When people hear the idea of simply being happy, without winning the lottery or having a special surprise or gift, just like that, without a reason, it changes their lives. It changes their way of thinking. I see this a lot with young people. Often they are looking for their identity. They are trying to find their place in society and in life and they are more sensitive at this point, and are even dependent on the reactions of society to the point of extremism. And when society lets them down, the break and pressure can be devastating. When I speak to young people at this stage, it is sometimes a matter of saving lives.

HEALING LAUGHTER

So what’s the idea of laughing at the end of the workshop?

Researchers have discovered many amazing things that joy and laughter cause. We know that doctors and scientists speak about laughter and simcha as a type of healing. When a person laughs, his brain releases hormones that strengthen the immune system and help the body handle threats to its well-being.

This is the idea behind medical clowns. It’s not just any clown who goes to cheer people up in the hospital, like musicians who visit patients and sing, although they also do good work. The medical clown literally helps a person recover through joy and laughter.

Actually, the laughter workshops were developed as preventive medicine. The researchers’ idea was that if laughter and happiness can heal, then let’s get people to be happy all the time and that will help them not get sick in the first place.

But we don’t need the researchers to know how great simcha is. Whatever they discovered in recent decades was already written in the Torah and especially in p’nimius ha’Torah, in Chassidus and Kabbala.

THE AVODA OF SIMCHA

Practically speaking, what do you recommend that we Chassidim do to be happy?

First, if you are speaking about Chassidim, then Chassidim know that there is no hocus-pocus. Everything requires work and training, including simcha. The avoda of simcha is part of avodas Hashem. The Rebbe Rayatz writes in one of his letters that by nature he is mara sh’chora (melancholy), but he trained himself to achieve mara levana (cheerfulness). In Chassidus there is no substitute for real inner work.

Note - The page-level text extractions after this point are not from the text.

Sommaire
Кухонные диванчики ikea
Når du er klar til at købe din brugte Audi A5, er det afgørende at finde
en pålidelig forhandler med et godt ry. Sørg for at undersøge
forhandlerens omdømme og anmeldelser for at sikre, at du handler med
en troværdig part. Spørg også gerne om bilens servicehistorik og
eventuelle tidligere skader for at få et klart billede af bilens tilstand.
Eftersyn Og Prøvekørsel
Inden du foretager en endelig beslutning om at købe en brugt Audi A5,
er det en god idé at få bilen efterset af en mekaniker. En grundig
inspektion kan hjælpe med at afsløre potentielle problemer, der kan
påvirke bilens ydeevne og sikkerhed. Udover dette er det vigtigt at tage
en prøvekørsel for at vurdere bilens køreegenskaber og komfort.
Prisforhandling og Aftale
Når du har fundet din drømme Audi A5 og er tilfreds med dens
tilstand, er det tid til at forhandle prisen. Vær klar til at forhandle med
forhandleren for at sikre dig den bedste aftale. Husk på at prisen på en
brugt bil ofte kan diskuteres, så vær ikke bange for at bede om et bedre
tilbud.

To attain simcha you first need to strengthen your trust in Hashem. When a person has bitachon he has no worries and fears; he removes all blockages. That’s the “veer from evil.” The Rebbe also says that one of the factors that make a Jew happy is contemplating that Hashem gave us the mitzvos. Imagine a very important person who asks you to do something. That would make you enormously happy just because of his stature and that he asked you to do something. All the more so when the Creator of the world asks us to do things; that should make us elated.

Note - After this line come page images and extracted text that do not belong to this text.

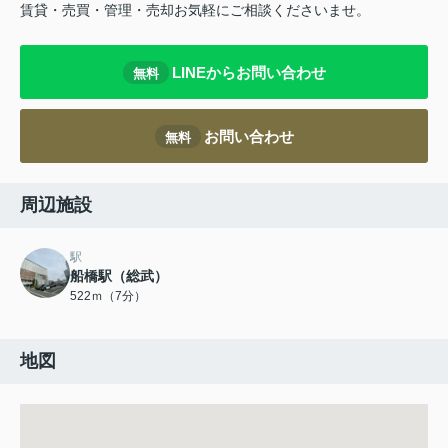
賃貸・売買・管理・売却お気軽にご相談くださいませ。
LINEからお問い合わせ
無料
お問い合わせ
無料
周辺施設
駅
船橋駅（総武）
522ｍ（7分）
地図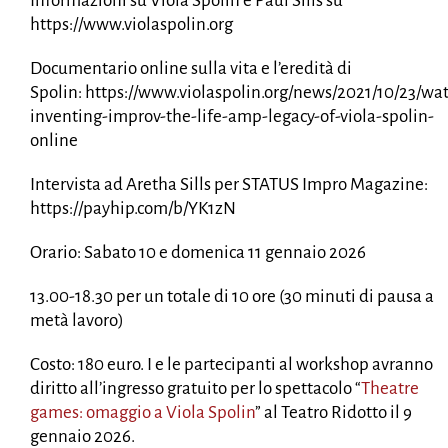
Informazioni su Viola Spolin e Paul Sills su
https://www.violaspolin.org
Documentario online sulla vita e l’eredità di
Spolin:
https://www.violaspolin.org/news/2021/10/23/wa
inventing-improv-the-life-amp-legacy-of-viola-spolin-
online
Intervista ad Aretha Sills per STATUS Impro Magazine:
https://payhip.com/b/YK1zN
Orario:
Sabato 10 e domenica 11 gennaio 2026
13.00-18.30 per un totale di 10 ore (30 minuti di pausa a
metà lavoro)
Costo:
180 euro. I e le partecipanti al workshop avranno
diritto all’ingresso gratuito per lo spettacolo “
Theatre
games: omaggio a Viola Spolin
” al Teatro Ridotto il 9
gennaio 2026.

Another tip from the Rebbe is to learn Tanya. The Rebbe writes that learning Tanya makes you happy. And in general, learning p’nimius ha’Torah leads to genuine inner joy. The Mitteler Rebbe writes that humility is a partner with simcha, while arrogance is a partner of sadness. So that is also something to work on.

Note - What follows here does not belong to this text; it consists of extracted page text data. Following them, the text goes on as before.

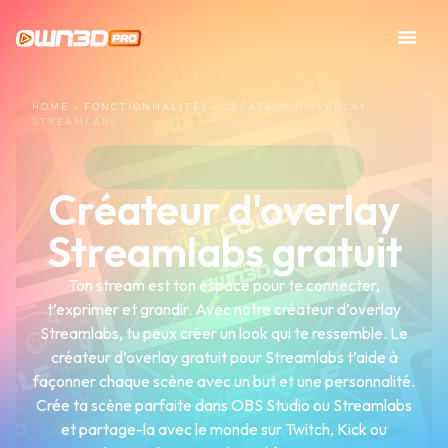
HOME
»
FONCTIONNALITÉS
»
CRÉATEUR D’OVERLAY
STREAMLABS
Créateur d'overlay
Streamlabs gratuit
Ton stream est ton espace pour te connecter,
t’exprimer et grandir. Avec notre créateur d’overlay
Streamlabs, tu peux créer un look qui te ressemble. Le
créateur d’overlay gratuit pour Streamlabs t’aide à
façonner chaque scène avec un but et une personnalité.
Crée ta scène parfaite dans OBS Studio ou Streamlabs
et partage-la avec le monde sur Twitch, Kick ou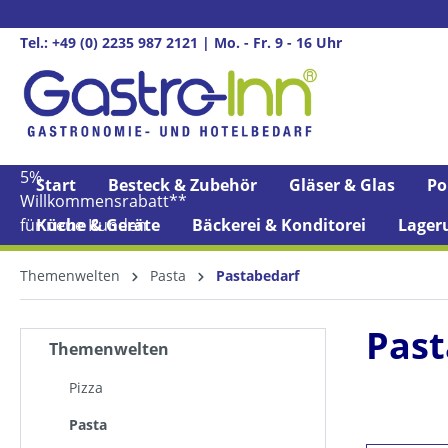
springen
Zur Hauptnavigation springen
Tel.: +49 (0) 2235 987 2121 | Mo. - Fr. 9 - 16 Uhr
5%
Start
Besteck & Zubehör
Gläser & Glas
Po
Willkommens­rabatt**
für neue Kunden
Küche & Geräte
Bäckerei & Konditorei
Lager
Themenwelten
Pasta
Pastabedarf
Past
Themenwelten
Pizza
Pasta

How do you explain that joy and laughter are popular topics these days?

Of course it is connected to the Geula. Geula is about Moshiach. Moshiach, in Hebrew, consists of the same letters as yismach, as it says, “then [with the Geula] our mouths will be filled with laughter.” And we know that Yitzchok is called Yitzchok, in the future tense, because in the future the Jewish nation will laugh and exult and thank Hashem. The Rebbe says in a sicha that the time has already come for this. It’s part of the idea that the world is ready for the Geula that laughter and joy are seeping into the world.